Petr Belenok’s main theme, alienation of the individual confronted by immeasurable forces, was something he experienced in his own life. Born in Korogod, Ukraine in 1938 (a village so close to Chernobyl that it was abandoned after the 1986 disaster), Belenok studied sculpture at the Kiev Art Institute, graduating in 1963. Later, he moved to Moscow, joined the official USSR Union of Artists (as a sculptor), but at the same time became friends with many unofficial artists. Belenok’s first solo exhibition was in 1972. He has exhibited in Russia, Europe and the United States since 1970, including the ground-breaking nonconformist exhibitions in Moscow in 1975. His work is represented in several museum collections, including the Jane Voorhees Zimmerli Art Museum (New Brunswick, NJ), The State Russian Museum (St. Petersburg), and The State Tretyakov Gallery (Moscow). Belenok died in Moscow in 1991.

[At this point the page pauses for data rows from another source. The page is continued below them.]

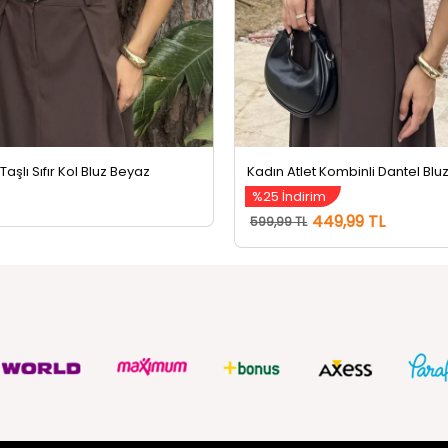
 Taşlı Sıfır Kol Bluz Beyaz
%25 İndirim
449,99 TL
599,99 TL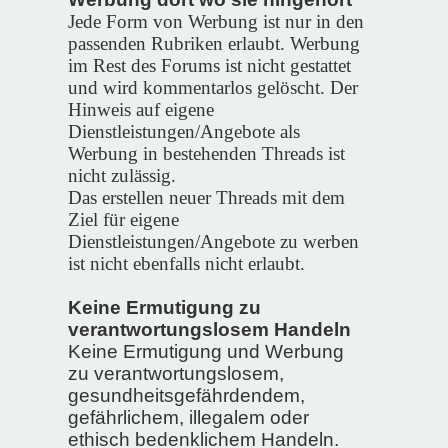
Jede Form von Werbung ist nur in den
passenden Rubriken erlaubt. Werbung
im Rest des Forums ist nicht gestattet
und wird kommentarlos gelöscht.
Der
Hinweis auf eigene
Dienstleistungen/Angebote als
Werbung in bestehenden Threads ist
nicht zulässig.
Das erstellen neuer Threads mit dem
Ziel für eigene
Dienstleistungen/Angebote zu werben
ist nicht ebenfalls nicht erlaubt.
Keine Ermutigung zu
verantwortungslosem Handeln
Keine Ermutigung und Werbung
zu verantwortungslosem,
gesundheitsgefährdendem,
gefährlichem, illegalem oder
ethisch bedenklichem Handeln.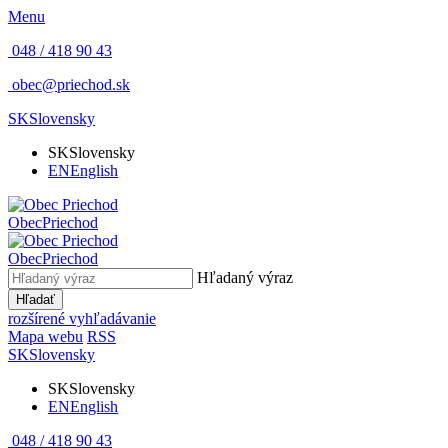
Menu
048 / 418 90 43
obec@priechod.sk
SK
Slovensky
SK
Slovensky
EN
English
Obec
Priechod
Obec
Priechod
Hľadaný výraz
Hľadať
rozšírené vyhľadávanie
Mapa webu
RSS
SK
Slovensky
SK
Slovensky
EN
English
048 / 418 90 43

“I am the representative of a new direction-panic realism. I am not interested in the minute observations of life; I observe the world and its problems from a detached position in space. Some of my art is prophecy. The creativity of Kafka, Joyce, and Dostoevsky is akin to mine.”—Petr Belenok
This exhibit is on view in conjunction with the Chornobyl Commemoration.